Emigration and Empire: The Life of Maria S. Rye by Marion Diamond

Maria S. Rye, a woman motivated by both feminist and philanthropic ideals, devoted her life to the migration of women and girls out of England. This biography gives an account of Rye’s activities from her early engagement with liberal feminism through her association with the “Langham Place group” in the 1850s, her work as a journalist and with the Society for Promoting Women’s Employment, through to her efforts in women’s and children’s emigration Between 1861 and 1896, Maria S. Rye sent many hundreds of single women out to Australia, New Zealand and South Africa, and more than four thousand children to Canada, all with the promise of a better life in the British colonies than they could expect at home in England. www.amazon.ca

Empty Cradles by Margaret Humphreys

In 1986 Margaret Humphreys, a Nottingham social worker, investigated a woman’s claim that, aged four, she had been put on a boat to Australia by the British government. At first incredulous, Margaret discovered that this was just the tip of an enormous iceberg. Up to 150,000 children, some as young as three years old, had been deported from children’s homes in Britain and shipped off to a ‘new life’ in distant parts of the Empire, right up until as recently as 1970. Many were told that their parents were dead, and parents were told that their children had been adopted. In fact, for many children it was to be a life of horrendous physical and sexual abuse far away from everything they knew. Margaret and her team reunited thousands of families before it was too late, brought authorities to account, and worldwide attention to an outrageous miscarriage of justice.

Fegan -The J. W. C. Fegan British Home Children Newsletter Collection 1877 and 1920 By W.Y. Fullerton, D.D.

The J. W. C. Fegan British Home Children Collection DVD

This collection includes digitized copies of ALL surviving Fegan Homes newsletters that were published between 1877 and 1920. More than 1532 searchable pages in total. The newsletters include much information about specific home children during their time in Fegan’s care and after they became “old boys” as well as lots of pictures of individuals and groups. This collection is essential to everyone with an interest in the Fegan Homes in particular or the British Home Children movement in general. The narratives also shine a light on the human cost of the industrial revolution and J.W.C. Fegan’s efforts to deal with its side effects. Similarly, this is a fine reference for those who seek insights into conditions and norms in rural and urban Canada that encouraged importation of indentured children during this time period. ISBN 978-1-926797-76-2(CD Edition)http://globalgenealogy.com/ Global Heritage Press

The life of James William Condell Fegan is presented by W. Y. Fullerton.

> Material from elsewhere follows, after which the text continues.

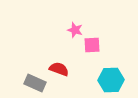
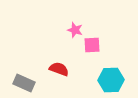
gray rectangle: moved 11 px left
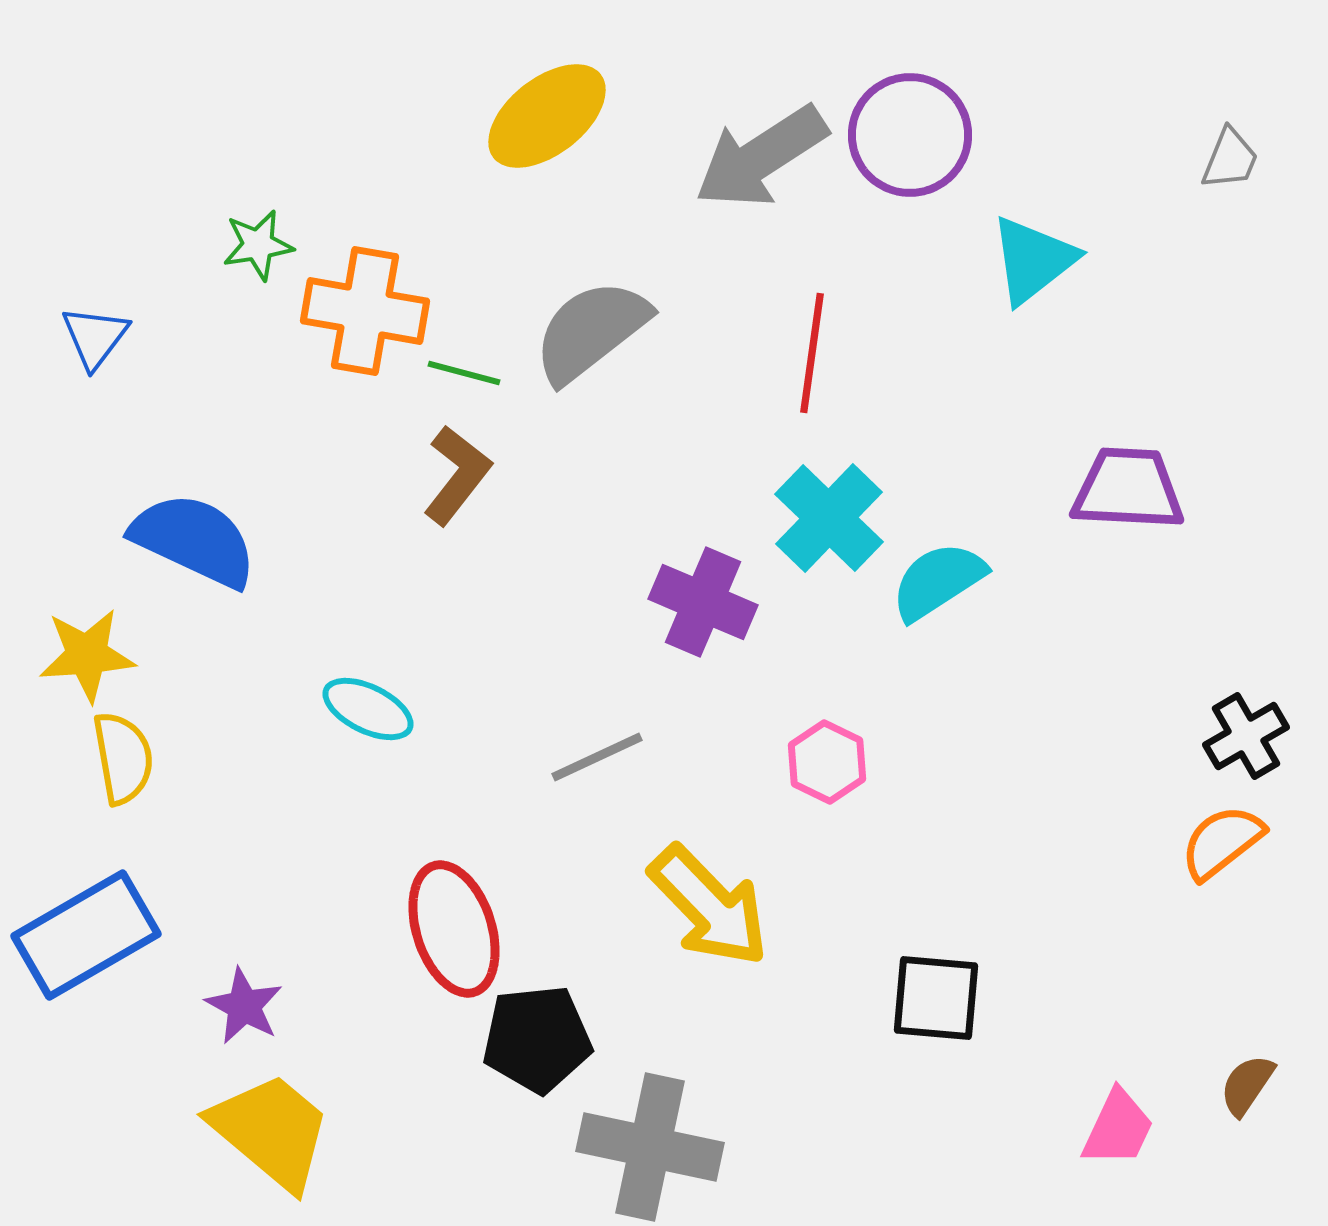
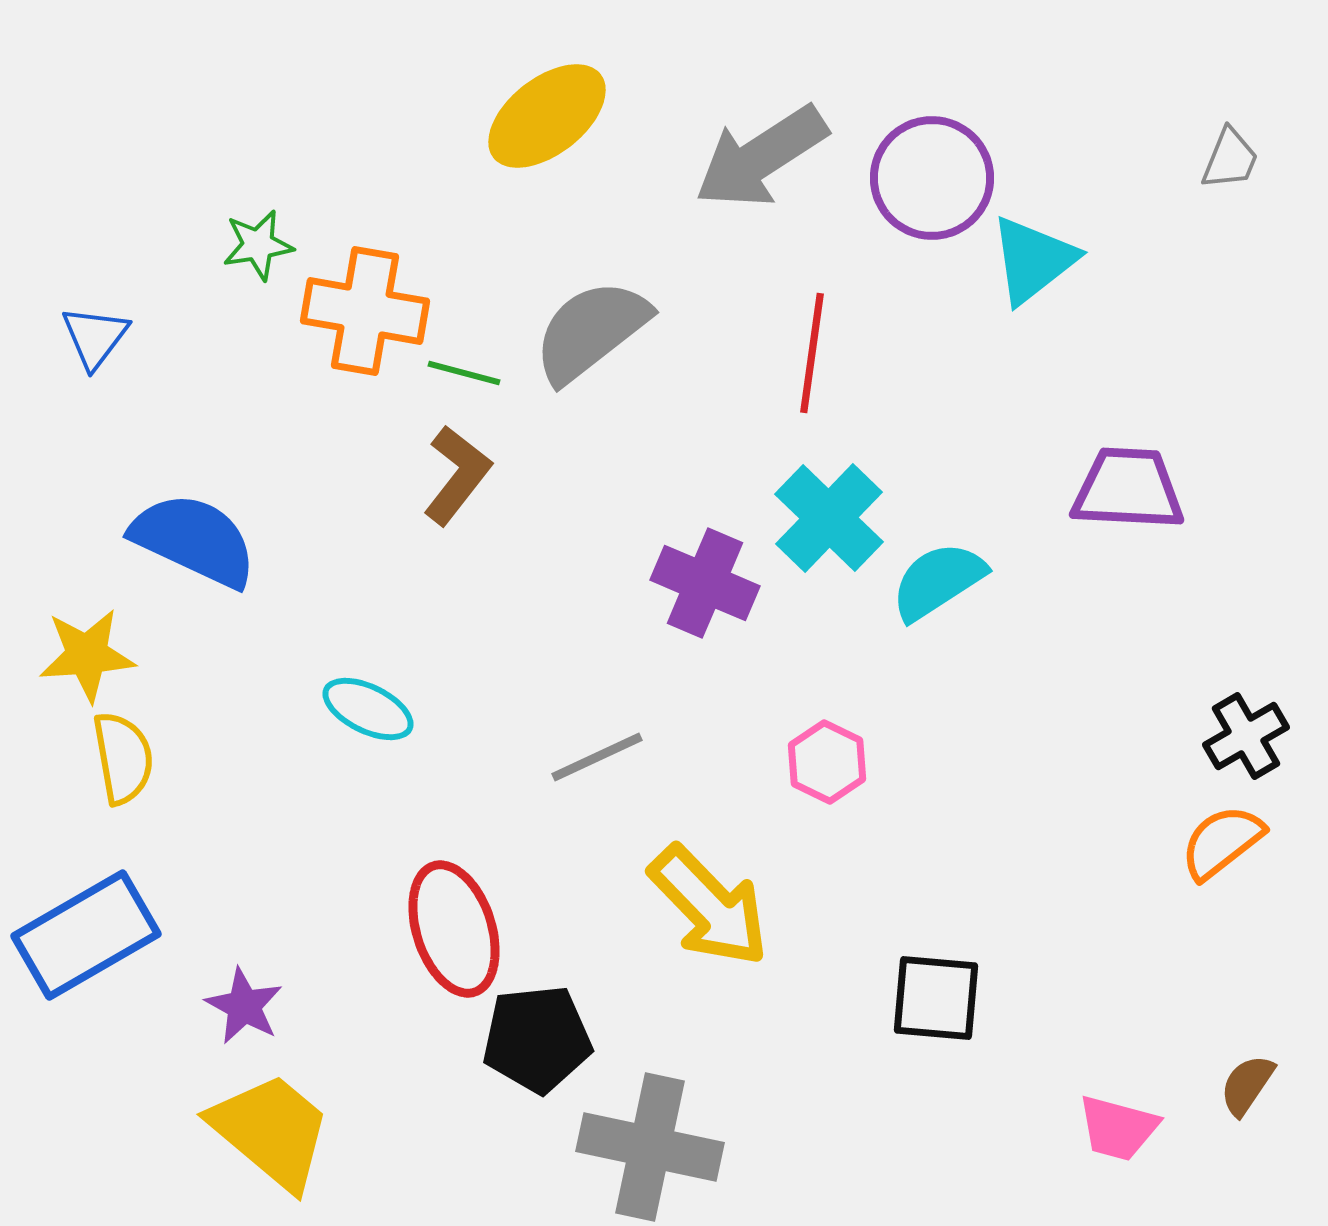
purple circle: moved 22 px right, 43 px down
purple cross: moved 2 px right, 19 px up
pink trapezoid: rotated 80 degrees clockwise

It tells the tale of a man who devoted his life to helping the poor in general, and the home children in particular. ISBN 1-894378-89-X Originally published in England, 1913. This edition published by Global Heritage Press, Milton 2003 New Foreword by Douglas V. Fry, Fawne Stratford-Devai (2003) New introduction by Marj Kohli (2003)

 

The Golden Bridge, Young Immigrants To Canada, 1833-1939 by: Marjorie Kohli.

Many thousands of Canadians are descended from young immigrants transported to Canada from 1833 to 1939. Author Marjorie Kohli has meticulously documented the incredible story of the removal of thousands of “waifs and strays” and young men and women, primarily from the UK and Ireland. They braved the perilous voyage to an unknown future in Canada, ultimately being placed throughout the Maritimes, Ontario, Quebec and westward as far as British Columbia. The most comprehensive resource of its kind, The Golden Bridge promises to be an indispensable tool for family researchers with a “home child” ancestor, and of interest to those unfamiliar with this aspect of Canadian history. This extensively researched book incorporates background detail on agencies and key organizers such as Maria Rye, Annie Macpherson, Thomas Barnardo and William Quarrier, along with lesser knowns including Ellinor Close and Charles Young. Marjorie Kohli is well known for her years of active involvement with juvenile and child migration issues. Supported by charts, passenger lists and archival visuals, The Golden Bridge is a must-read for genealogists and history buffs alikehttp://globalgenealogy.com/

Great Canadian Expectations, The Middlemore Experience by Patricia Roberts-Pichette.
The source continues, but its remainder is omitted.